The broad humour of Donizetti’s L’elisir d’amore can be difficult to bring off without seeming hokey or overly saccharine. Thankfully, Simon Phillips’ production hit the nail on the head with its healthy blend of comic effects and touching sentiment. It contained a truly beautiful set design and was largely non-interventionist directorially, although there certainly can’t be many other productions in which Nemorino shears corrugated iron sheep and Adina brushes a corrugated iron horse in time to the duet “Esulti pur la Barbara”.

Pene Pati (Nemorino) © Simon Watts
Pene Pati (Nemorino)
© Simon Watts

This production, here restaged by Matthew Barclay, takes us to a small Antipodean farming town, and the newspaper covers the villagers read during the orchestral prelude make it clear that it is the First World War. Not only the farm animals (horses, cows, sheep and chickens) but indeed almost the whole set is created from corrugated iron sheets of various hues, browns for the earth and blues for the sky, making for a visually stunning effect. The supertitles too translated Felice Romani’s libretto to a familiar country vernacular, filled with “sheilas” and describing them as “corker”, to consistently amusing effect. The direction was unfailingly natural as the cast and chorus seamlessly moved around fences, on and off horses and through chicken coops. It was full of clever comic touches, such as Nemorino glancing up at the supertitles to understand Belcore’s singing with his mouth full, all executed without a trace of self-regarding pantomime. The comic timing was excellent throughout, with particular attention made to coordinating funny moments with significant points in the music.

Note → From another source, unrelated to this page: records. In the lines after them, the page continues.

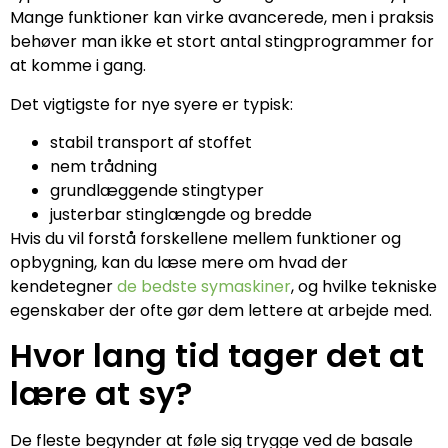
Mange funktioner kan virke avancerede, men i praksis
behøver man ikke et stort antal stingprogrammer for
at komme i gang.
Det vigtigste for nye syere er typisk:
stabil transport af stoffet
nem trådning
grundlæggende stingtyper
justerbar stinglængde og bredde
Hvis du vil forstå forskellene mellem funktioner og
opbygning, kan du læse mere om hvad der
kendetegner
de bedste symaskiner
, og hvilke tekniske
egenskaber der ofte gør dem lettere at arbejde med.
Hvor lang tid tager det at
lære at sy?
De fleste begynder at føle sig trygge ved de basale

Morgan Pearse (Belcore) and Amina Edris (Adina) © Simon Watts
Morgan Pearse (Belcore) and Amina Edris (Adina)
© Simon Watts

Luckily the standard of the solo performances more than matched the delights of the production itself. Both Amina Edris and Pene Pati were frankly adorable, vocally and dramatically. Her voice has an intriguing, throbbing vibrato and she has an instinctive way with the bel canto phrases, especially noticeable in the languorous and longing “Quanto amore” duet with Dulcamara. The final climactic aria, too, was expertly executed, full-toned and ravishingly phrased in the cavatina and with pinpoint vocal divisions in the cabaletta. Her Adina was a complicated creature, veering naturally from flirty and vexatious in the first act to a truly touching realisation of her love for Nemorino.

Pati, more well known here in his native New Zealand as a member of vocal pop-era trio SOL3 MIO, proved equally adept at navigating the standard operatic repertoire. He possesses an authentically Italianate style, knowing how to create a magical moment to allow the audience to luxuriate in his glorious voice. This was most notable in the exquisitely rendered recitative following his purchase of the magic elixir. “Una furtiva lagrima” is a set-piece for any lyric tenor worth his salt and Pati certainly didn’t disappoint, imbuing the long phrases with golden tone. He introduced some interesting variations to the main melody on its second appearance and capped the final moments of the aria with a deliciously controlled diminuendo. His acting was similarly superb. This was the kind of Nemorino that had the audience rooting for him from his first moments on stage, convincingly lovesick and equally convincingly devastated when he feels Adina slipping away.

Conal Coad (Dulcamara) © Simon Watts
Conal Coad (Dulcamara)
© Simon Watts

If the other vocalists were less extraordinary they certainly did not let the side down. Belcore was played by Morgan Pearse, his light baritone expertly handling the frequent coloratura flourishes that many Belcores simply fudge. He played the sergeant as narcissistic but foolish, a very funny approach even if Belcore never quite seemed a serious prospect for Adina’s hand. Conal Coad has had a 40-year career in principal bass roles and this long experience was clear in his handling of Dulcamara’s character. Though no longer the possessor of the fullest or steadiest of bass tones, he employed every trick from the comic bass handbook and it worked wonderfully well. Lastly, there was a supremely delightful Giannetta in the person of Natasha Wilson, proving once again that there is no such thing as a small role. There were no reservations either about the expert playing of the Auckland Philharmonia Orchestra under the lyrical baton of Wyn Davies.

Charming and hilarious by turn, this beautiful production of L’elisir d’amore was an extremely welcome entry in New Zealand Opera’s 2018 season, especially following the disappointing Candide in March. It was an absolute pleasure to experience the largely young and Kiwi cast work vocal and dramatic magic through Donizetti’s evergreen charmer.